Paradoxe de l’individualité: ne plus être afin d’être

L’individualité est différente de l’individualisme; elle est l’expression extérieure de notre vérité profonde, l’expressivité de l’âme: unique et universelle à la fois.

Comment s’y approcher? Par un travail de déblaiement, de déshabillage de l’être; ou du moins de ses images / identifications extérieures considérées comme soi, mais imposées malgré soi.

Arrivé à une certaine profondeur de l’être, nous ne sommes plus notre job, notre genre… nous sommes un être utilisant notre job, genre comme véhicule d’expression. Extérieurement: aucune différence.
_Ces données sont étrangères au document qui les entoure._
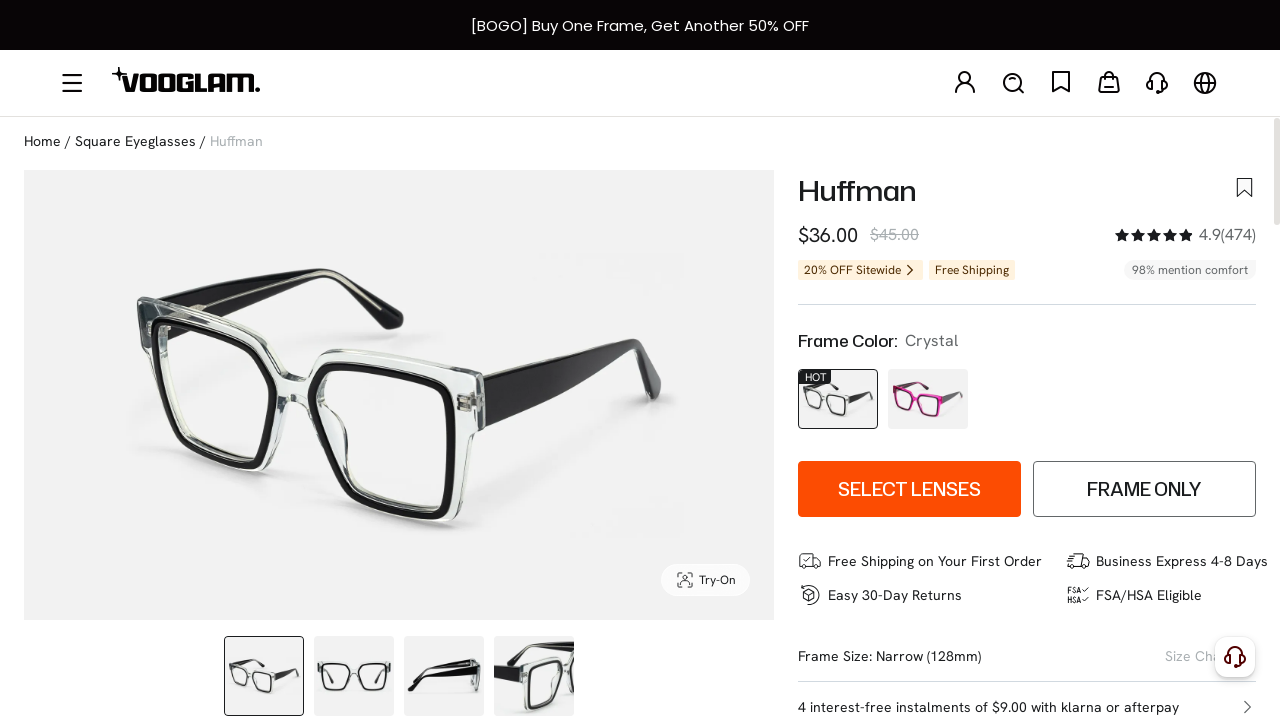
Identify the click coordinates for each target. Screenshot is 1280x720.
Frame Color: (847, 341)
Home (42, 141)
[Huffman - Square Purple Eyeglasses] (928, 399)
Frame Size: (835, 656)
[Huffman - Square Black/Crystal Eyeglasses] (838, 399)
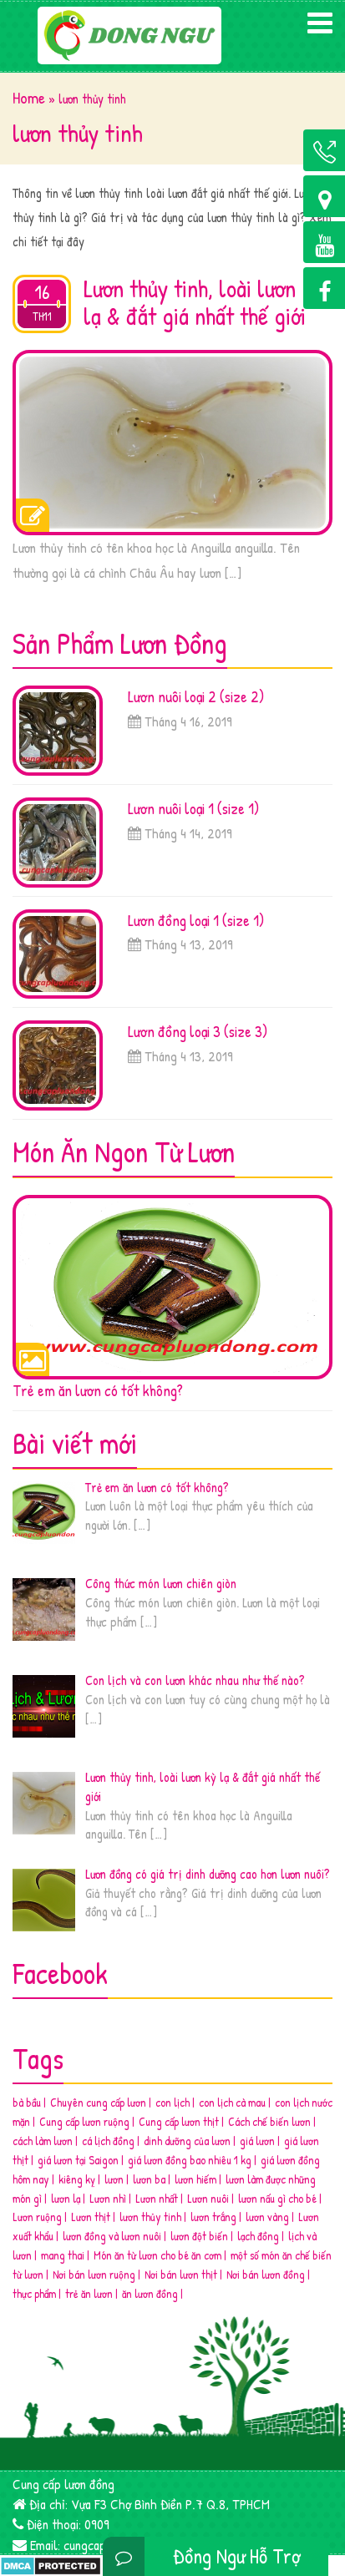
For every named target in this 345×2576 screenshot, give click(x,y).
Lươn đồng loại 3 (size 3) (197, 1031)
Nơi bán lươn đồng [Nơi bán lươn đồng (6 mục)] (265, 2274)
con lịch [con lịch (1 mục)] (172, 2102)
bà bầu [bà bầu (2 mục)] (27, 2102)
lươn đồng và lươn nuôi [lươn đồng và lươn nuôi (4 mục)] (112, 2236)
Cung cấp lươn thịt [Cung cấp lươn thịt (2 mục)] (179, 2121)
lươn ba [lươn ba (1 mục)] (149, 2179)
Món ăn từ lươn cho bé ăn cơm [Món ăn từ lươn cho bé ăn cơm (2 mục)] (157, 2255)
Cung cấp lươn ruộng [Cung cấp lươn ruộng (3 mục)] (84, 2121)
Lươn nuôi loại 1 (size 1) (193, 808)
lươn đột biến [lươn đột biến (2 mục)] (199, 2236)
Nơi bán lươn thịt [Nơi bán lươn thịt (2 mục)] (181, 2274)
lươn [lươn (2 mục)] (114, 2179)
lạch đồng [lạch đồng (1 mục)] (258, 2236)
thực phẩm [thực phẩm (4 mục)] (34, 2293)
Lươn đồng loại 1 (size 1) (196, 920)
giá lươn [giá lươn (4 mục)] (257, 2140)
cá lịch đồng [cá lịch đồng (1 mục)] (108, 2140)
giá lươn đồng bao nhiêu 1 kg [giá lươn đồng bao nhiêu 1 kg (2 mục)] (189, 2160)
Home (29, 97)
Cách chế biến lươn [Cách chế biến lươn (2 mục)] (269, 2121)
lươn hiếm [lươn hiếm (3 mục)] (195, 2179)
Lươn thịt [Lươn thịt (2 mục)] (90, 2216)
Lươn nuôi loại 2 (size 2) (196, 696)
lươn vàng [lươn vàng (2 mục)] (267, 2216)
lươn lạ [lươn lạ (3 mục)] (65, 2198)
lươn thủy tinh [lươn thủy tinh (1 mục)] (150, 2216)
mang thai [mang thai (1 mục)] (62, 2255)
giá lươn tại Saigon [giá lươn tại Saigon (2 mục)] (78, 2160)
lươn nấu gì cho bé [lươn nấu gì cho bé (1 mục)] (277, 2198)
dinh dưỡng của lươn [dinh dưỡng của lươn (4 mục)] (187, 2140)
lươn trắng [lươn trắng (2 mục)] (213, 2216)
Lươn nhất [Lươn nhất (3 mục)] (156, 2198)
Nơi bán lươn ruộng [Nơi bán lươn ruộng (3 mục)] (94, 2274)
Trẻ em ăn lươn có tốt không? (98, 1390)
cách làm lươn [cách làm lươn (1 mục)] (43, 2140)
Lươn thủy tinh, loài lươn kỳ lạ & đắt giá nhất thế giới (203, 302)
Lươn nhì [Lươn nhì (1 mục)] (107, 2198)
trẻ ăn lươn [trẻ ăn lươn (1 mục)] (89, 2293)
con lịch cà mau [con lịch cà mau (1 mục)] (232, 2102)
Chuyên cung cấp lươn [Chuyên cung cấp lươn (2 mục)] (98, 2102)
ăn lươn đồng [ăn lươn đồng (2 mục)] (150, 2293)
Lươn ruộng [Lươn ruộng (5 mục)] (37, 2216)
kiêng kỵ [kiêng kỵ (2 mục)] (76, 2179)
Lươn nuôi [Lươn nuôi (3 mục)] (208, 2198)
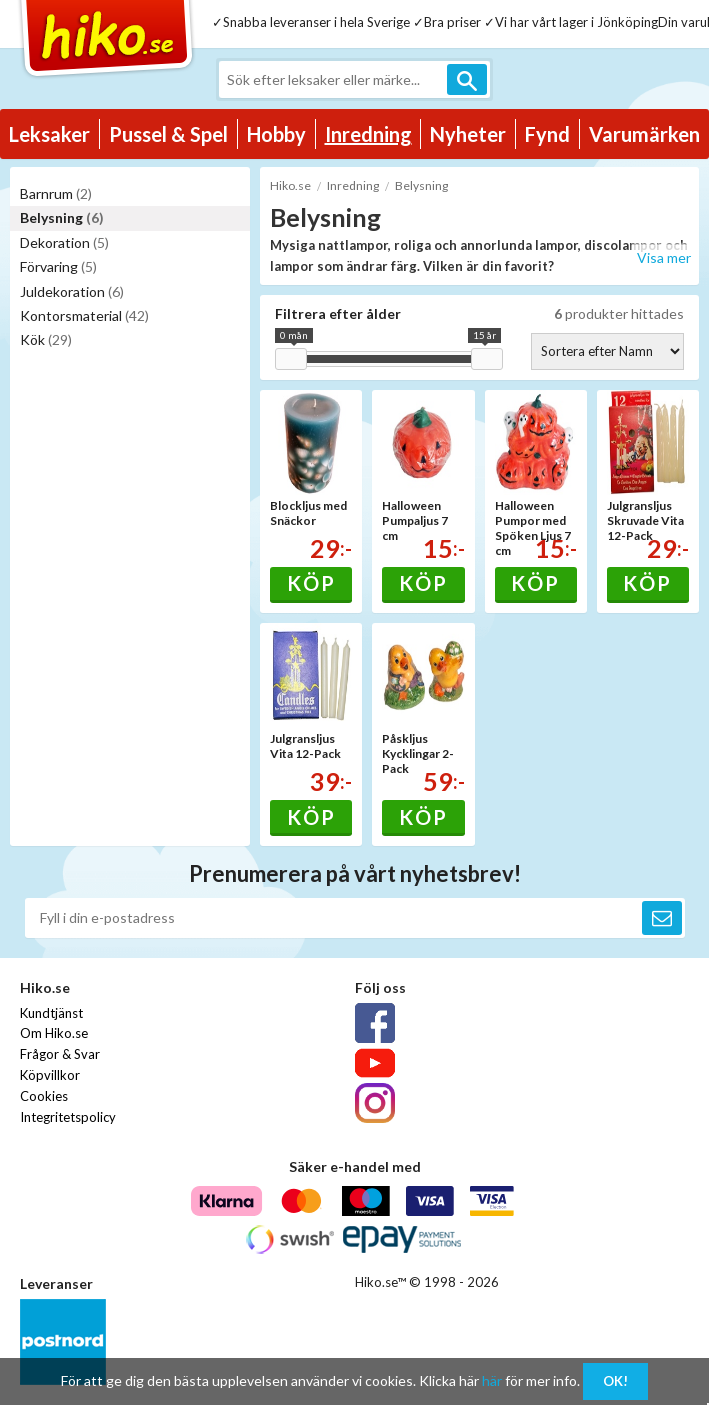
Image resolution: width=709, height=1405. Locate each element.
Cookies (44, 1096)
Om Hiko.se (54, 1033)
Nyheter (468, 134)
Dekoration (64, 242)
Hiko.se (290, 185)
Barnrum (56, 193)
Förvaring (58, 266)
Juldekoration (72, 291)
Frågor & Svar (60, 1054)
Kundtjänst (51, 1013)
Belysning (62, 217)
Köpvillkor (50, 1075)
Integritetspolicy (68, 1117)
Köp (311, 583)
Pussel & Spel (168, 134)
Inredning (368, 134)
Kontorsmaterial (84, 315)
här (492, 1380)
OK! (615, 1381)
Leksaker (49, 134)
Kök (46, 339)
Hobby (276, 134)
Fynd (547, 134)
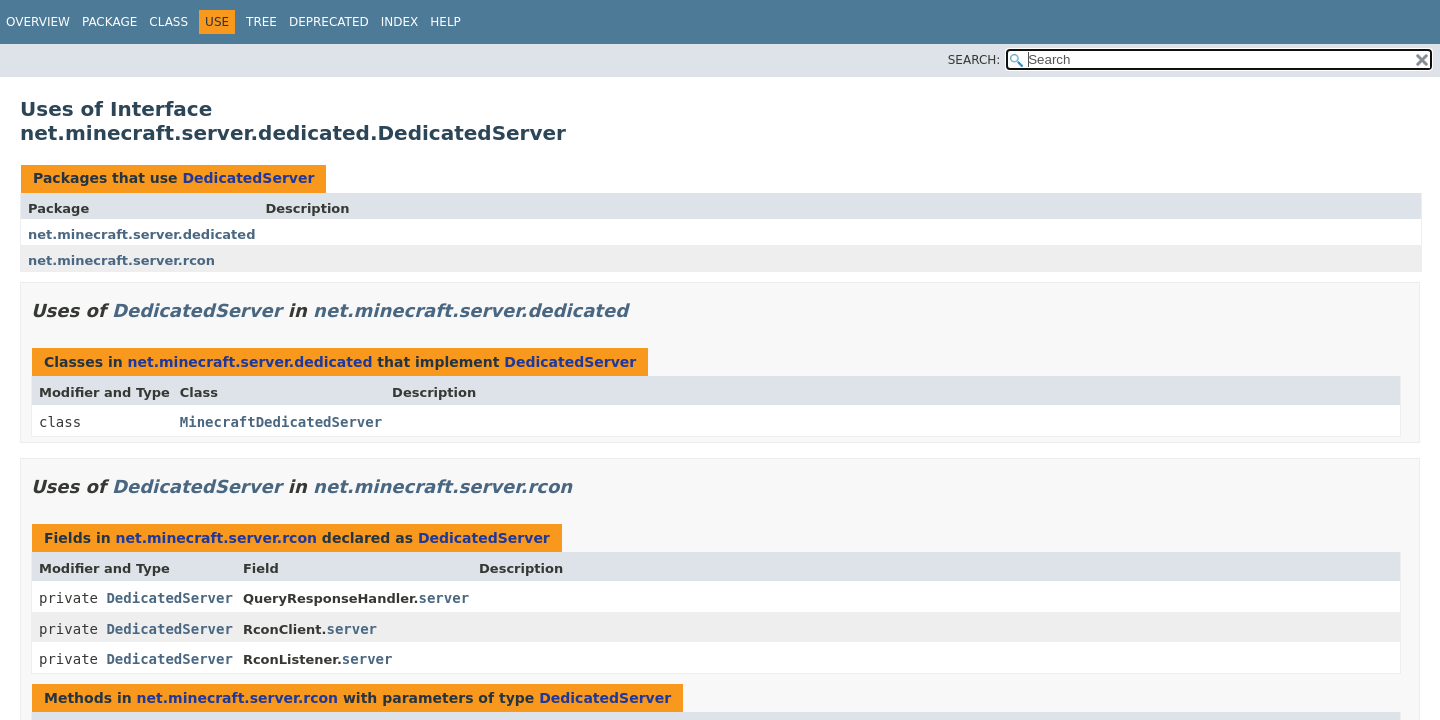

Intérieurement un bouleversement majeur!

En fait, notre être subit un changement de nature et non de degré; nous sommes toujours nous même, mais à partir du plan de l’âme. Notre caractére, façon de s’exprimer restent fidéles à nous même, mais elle proviennent d’un autre plan de l’être.

Quelqu’un d’aimant continuera à aimer mais non plus à partir de l’égo mais par l’inclusivité de l’âme. Quelqu’un de colérique le sera toujours, non plus par sa personnalité mais par l’impersonnanlité de l’âme.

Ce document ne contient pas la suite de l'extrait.